Il suo vademecum impone pragmatismo nella reazione a un attentato: “Non chiediamoci perché il terrorista l’ha compiuto, ma come ci sia riuscito; occupiamoci di logistica”. Quanto al rischio dei cosiddetti lupi solitari attivi sui social media, Nuriel consiglia di andarli a trovare a casa, di farli sentire osservati. “Molto meglio che metterli in carcere dove fanno rete con altri come loro”. Importante poi è il “desk concept”, un tavolo al quale ogni agenzia si sieda con l’altra, guardando a ogni problema da un’angolatura diversa. Anche l’esistenza di una catena comando chiara e ininterrotta si rivela fondamentale: “In Francia ho fatto notare a un sindaco che nella stazione della sua città c’erano quattro ufficiali armati di quattro forze diverse, slegati gli uni dagli altri”. Davanti al terrore ogni protagonismo è bandito: “In Israele un militare non può chiederti i documenti, ma se ha un sospetto avvertirà un poliziotto che lo farà per lui”. E la tecnologia di punta spesso non serve: “E’ più importante sapere quali sono le nostre debolezze, e porvi rimedio, anziché affidarsi alle telecamere”.
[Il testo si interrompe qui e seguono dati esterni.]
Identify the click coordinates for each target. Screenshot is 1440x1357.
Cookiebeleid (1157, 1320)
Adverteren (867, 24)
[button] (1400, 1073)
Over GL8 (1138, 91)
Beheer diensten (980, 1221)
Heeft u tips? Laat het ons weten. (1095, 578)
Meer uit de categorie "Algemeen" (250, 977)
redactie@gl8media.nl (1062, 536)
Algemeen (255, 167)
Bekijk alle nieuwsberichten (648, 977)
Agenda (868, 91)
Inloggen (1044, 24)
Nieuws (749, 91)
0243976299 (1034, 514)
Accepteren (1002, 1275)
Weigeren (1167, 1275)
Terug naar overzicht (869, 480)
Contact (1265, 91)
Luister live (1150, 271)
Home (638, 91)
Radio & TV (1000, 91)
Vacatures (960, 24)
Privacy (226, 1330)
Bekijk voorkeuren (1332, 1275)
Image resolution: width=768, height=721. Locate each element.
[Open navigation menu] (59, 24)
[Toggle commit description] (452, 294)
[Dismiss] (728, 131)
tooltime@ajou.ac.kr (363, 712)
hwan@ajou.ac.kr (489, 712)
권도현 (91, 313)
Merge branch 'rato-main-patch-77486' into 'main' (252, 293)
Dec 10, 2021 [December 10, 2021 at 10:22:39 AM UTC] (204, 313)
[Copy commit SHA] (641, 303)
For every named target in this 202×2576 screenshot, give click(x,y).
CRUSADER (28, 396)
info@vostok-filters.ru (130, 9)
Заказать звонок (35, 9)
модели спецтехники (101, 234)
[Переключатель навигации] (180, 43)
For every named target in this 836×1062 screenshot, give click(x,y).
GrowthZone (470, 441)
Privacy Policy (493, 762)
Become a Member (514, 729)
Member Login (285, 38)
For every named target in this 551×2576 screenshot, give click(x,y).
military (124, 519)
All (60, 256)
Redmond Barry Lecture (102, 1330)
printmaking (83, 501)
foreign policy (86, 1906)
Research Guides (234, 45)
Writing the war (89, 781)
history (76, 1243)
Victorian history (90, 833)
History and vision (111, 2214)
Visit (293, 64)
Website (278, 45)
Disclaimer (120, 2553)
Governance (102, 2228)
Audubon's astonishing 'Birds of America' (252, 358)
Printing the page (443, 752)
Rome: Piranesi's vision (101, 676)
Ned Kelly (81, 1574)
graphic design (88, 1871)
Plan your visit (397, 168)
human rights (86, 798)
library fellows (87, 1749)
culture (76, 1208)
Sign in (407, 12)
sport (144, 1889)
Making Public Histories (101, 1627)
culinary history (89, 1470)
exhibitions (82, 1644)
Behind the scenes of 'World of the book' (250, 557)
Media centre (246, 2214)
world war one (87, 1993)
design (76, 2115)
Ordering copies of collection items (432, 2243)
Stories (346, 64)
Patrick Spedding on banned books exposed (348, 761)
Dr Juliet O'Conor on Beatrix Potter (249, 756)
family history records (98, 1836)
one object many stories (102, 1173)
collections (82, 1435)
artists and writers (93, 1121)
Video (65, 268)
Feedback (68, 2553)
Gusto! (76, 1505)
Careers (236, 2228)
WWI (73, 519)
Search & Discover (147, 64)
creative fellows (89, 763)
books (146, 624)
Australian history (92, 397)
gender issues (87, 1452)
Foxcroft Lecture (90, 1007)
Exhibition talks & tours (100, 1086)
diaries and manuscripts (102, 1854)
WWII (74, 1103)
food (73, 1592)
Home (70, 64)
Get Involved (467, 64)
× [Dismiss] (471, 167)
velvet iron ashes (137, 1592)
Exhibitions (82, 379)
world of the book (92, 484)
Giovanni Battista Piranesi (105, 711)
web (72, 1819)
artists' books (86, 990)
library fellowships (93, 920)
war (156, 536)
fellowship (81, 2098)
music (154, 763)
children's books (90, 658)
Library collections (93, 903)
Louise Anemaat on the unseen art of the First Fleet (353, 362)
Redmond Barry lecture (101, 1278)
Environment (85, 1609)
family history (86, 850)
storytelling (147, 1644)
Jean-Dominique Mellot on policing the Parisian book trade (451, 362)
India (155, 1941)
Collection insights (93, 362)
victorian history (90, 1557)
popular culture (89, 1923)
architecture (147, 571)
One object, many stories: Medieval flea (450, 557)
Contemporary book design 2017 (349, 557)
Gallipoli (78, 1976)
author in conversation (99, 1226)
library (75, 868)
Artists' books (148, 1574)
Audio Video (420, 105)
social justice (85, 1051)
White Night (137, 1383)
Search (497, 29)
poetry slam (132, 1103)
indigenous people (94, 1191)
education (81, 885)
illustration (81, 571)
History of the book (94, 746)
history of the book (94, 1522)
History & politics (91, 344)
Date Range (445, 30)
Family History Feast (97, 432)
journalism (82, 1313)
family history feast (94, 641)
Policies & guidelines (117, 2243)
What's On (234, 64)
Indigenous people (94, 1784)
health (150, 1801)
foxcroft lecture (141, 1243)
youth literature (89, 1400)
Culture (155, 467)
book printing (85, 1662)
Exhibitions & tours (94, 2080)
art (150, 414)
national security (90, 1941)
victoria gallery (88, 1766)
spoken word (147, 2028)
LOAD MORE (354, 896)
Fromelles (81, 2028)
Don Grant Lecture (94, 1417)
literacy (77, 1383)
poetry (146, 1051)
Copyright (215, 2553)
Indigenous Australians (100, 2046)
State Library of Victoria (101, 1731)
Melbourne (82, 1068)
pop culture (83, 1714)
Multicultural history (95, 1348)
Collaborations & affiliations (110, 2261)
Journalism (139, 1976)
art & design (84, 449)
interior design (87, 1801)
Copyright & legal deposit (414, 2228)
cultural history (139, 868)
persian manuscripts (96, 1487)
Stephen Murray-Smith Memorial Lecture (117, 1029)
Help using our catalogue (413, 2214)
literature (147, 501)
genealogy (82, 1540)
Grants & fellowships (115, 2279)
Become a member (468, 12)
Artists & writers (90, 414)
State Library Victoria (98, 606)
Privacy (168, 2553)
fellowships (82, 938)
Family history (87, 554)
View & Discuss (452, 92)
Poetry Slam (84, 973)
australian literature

Attività sotto copertura e resilienza
Ecco perché Nuriel chiede più esercitazioni per incidenti su larga scala assieme all’impiego del “red team”: una squadra che pensa e agisca da terrorista per mettere in luce i gap del piano di sicurezza preparato dall’altra. Il generale chiede anche più attenzione contro le minacce interne: “Occorrono piani per controllare chi dall’interno delle nostre agenzie decida di passare dall’altra parte”. Last but not least, Nuriel menziona due misure “delicate” e difficili da implementare, “che spesso richiedono nuove procedure legali”, ma che danno frutti importanti: il monitoraggio dei social media e le attività sotto copertura nel campo del nemico. Ogni attività, avverte, perde efficacia se non è supportato dalla volontà di vincere. E cita un termine spesso abusato ma molto calzante in questo caso: la resilienza. “Anni fa in Israele ci volevano otto ore per far sparire le tracce di un attentato per strada e tornare alla normalità”. Quella normalità che i terroristi vorrebbero fare fuori. “Oggi invece ci bastano tre ore”. E conclude: “La vittoria più grande dei terroristi in Belgio si è verificata dopo l’attentato all’aeroporto di Bruxelles, quando lo scalo restò chiuso per tre settimane”.